■ What you need to do:
Only the lines from the one holding "View (433, 467)" to the final line of the material below belong in the answer, transcribed exactly.

■ Data to examine:

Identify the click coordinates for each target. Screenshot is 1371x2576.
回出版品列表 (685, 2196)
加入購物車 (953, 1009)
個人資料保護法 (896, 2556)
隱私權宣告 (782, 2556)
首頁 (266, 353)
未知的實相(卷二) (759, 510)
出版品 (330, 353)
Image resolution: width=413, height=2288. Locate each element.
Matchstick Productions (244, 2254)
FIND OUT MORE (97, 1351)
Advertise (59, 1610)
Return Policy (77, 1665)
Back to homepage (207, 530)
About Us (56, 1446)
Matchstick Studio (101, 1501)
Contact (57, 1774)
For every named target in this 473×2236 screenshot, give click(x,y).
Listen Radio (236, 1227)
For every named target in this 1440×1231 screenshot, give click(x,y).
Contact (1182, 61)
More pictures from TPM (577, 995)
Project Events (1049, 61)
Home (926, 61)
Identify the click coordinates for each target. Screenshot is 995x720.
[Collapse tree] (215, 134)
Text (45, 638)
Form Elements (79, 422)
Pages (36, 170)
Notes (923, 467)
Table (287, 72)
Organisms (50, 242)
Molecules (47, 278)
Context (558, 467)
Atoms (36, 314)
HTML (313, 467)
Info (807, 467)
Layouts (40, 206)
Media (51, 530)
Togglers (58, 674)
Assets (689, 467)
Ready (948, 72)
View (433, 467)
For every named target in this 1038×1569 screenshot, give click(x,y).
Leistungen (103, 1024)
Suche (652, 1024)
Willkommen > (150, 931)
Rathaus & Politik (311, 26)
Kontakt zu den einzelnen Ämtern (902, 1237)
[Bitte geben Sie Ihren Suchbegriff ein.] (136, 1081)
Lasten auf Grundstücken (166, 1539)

■ Solution to this task:
View (433, 467)
For every named target in this 1038×1569 screenshot, give click(x,y).
Leistungen (103, 1024)
Suche (652, 1024)
Willkommen > (150, 931)
Rathaus & Politik (311, 26)
Kontakt zu den einzelnen Ämtern (902, 1237)
[Bitte geben Sie Ihren Suchbegriff ein.] (136, 1081)
Lasten auf Grundstücken (166, 1539)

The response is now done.